- **What is expected**
The task requires restating, word for word, the lines of the entries below from the one containing "KOMPLET KNJIGA ETF PRVA GODINA" through the final one, both included.

- **Records shown**
━━━━━━━━━━━━━━━━

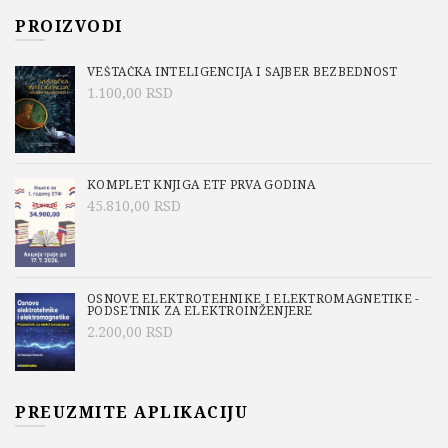
PROIZVODI
VEŠTAČKA INTELIGENCIJA I SAJBER BEZBEDNOST
1.100,00
RSD
KOMPLET KNJIGA ETF PRVA GODINA
45.810,00
RSD
OSNOVE ELEKTROTEHNIKE I ELEKTROMAGNETIKE -
PODSETNIK ZA ELEKTROINŽENJERE
2.200,00
RSD
PREUZMITE APLIKACIJU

━━━━━━━━━━━━━━━━

- **Solution for this problem**
KOMPLET KNJIGA ETF PRVA GODINA
45.810,00
RSD
OSNOVE ELEKTROTEHNIKE I ELEKTROMAGNETIKE -
PODSETNIK ZA ELEKTROINŽENJERE
2.200,00
RSD
PREUZMITE APLIKACIJU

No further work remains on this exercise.